● **ACTION ITEM**
Give the records again exactly as written. Leave out the pictures.

↓↓↓

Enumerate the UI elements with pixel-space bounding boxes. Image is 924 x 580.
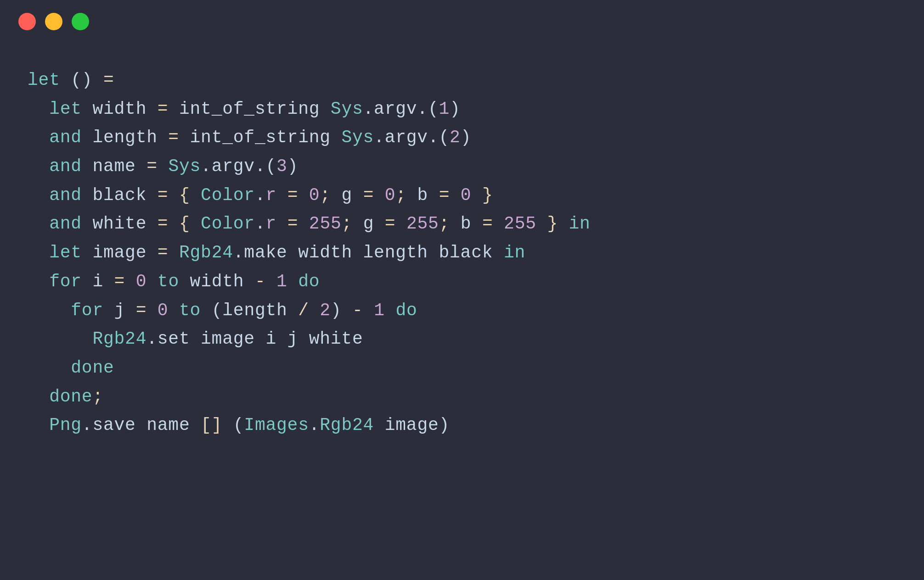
code-line-4: and name = Sys.argv.(3) [28, 152, 896, 181]
code-line-1: let () = [28, 66, 896, 95]
code-line-9: for j = 0 to (length / 2) - 1 do [28, 296, 896, 325]
code-line-8: for i = 0 to width - 1 do [28, 268, 896, 296]
close-button[interactable] [18, 13, 36, 30]
maximize-button[interactable] [72, 13, 89, 30]
window: let () = let width = int_of_string Sys.a… [0, 0, 924, 580]
code-editor: let () = let width = int_of_string Sys.a… [0, 43, 924, 463]
minimize-button[interactable] [45, 13, 62, 30]
code-line-7: let image = Rgb24.make width length blac… [28, 239, 896, 268]
code-line-2: let width = int_of_string Sys.argv.(1) [28, 95, 896, 124]
code-line-5: and black = { Color.r = 0; g = 0; b = 0 … [28, 181, 896, 210]
titlebar [0, 0, 924, 43]
code-line-3: and length = int_of_string Sys.argv.(2) [28, 123, 896, 152]
code-line-11: done [28, 354, 896, 383]
code-line-12: done; [28, 383, 896, 412]
code-line-6: and white = { Color.r = 255; g = 255; b … [28, 210, 896, 239]
code-line-13: Png.save name [] (Images.Rgb24 image) [28, 411, 896, 440]
code-line-10: Rgb24.set image i j white [28, 325, 896, 354]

↑↑↑

● **RESPONSE TO THE EXERCISE**
Enumerate the UI elements with pixel-space bounding boxes. Image is 924 x 580.
code-line-4: and name = Sys.argv.(3) [28, 152, 896, 181]
code-line-1: let () = [28, 66, 896, 95]
code-line-9: for j = 0 to (length / 2) - 1 do [28, 296, 896, 325]
code-line-8: for i = 0 to width - 1 do [28, 268, 896, 296]
close-button[interactable] [18, 13, 36, 30]
maximize-button[interactable] [72, 13, 89, 30]
window: let () = let width = int_of_string Sys.a… [0, 0, 924, 580]
code-editor: let () = let width = int_of_string Sys.a… [0, 43, 924, 463]
minimize-button[interactable] [45, 13, 62, 30]
code-line-7: let image = Rgb24.make width length blac… [28, 239, 896, 268]
code-line-2: let width = int_of_string Sys.argv.(1) [28, 95, 896, 124]
code-line-5: and black = { Color.r = 0; g = 0; b = 0 … [28, 181, 896, 210]
titlebar [0, 0, 924, 43]
code-line-3: and length = int_of_string Sys.argv.(2) [28, 123, 896, 152]
code-line-11: done [28, 354, 896, 383]
code-line-12: done; [28, 383, 896, 412]
code-line-6: and white = { Color.r = 255; g = 255; b … [28, 210, 896, 239]
code-line-13: Png.save name [] (Images.Rgb24 image) [28, 411, 896, 440]
code-line-10: Rgb24.set image i j white [28, 325, 896, 354]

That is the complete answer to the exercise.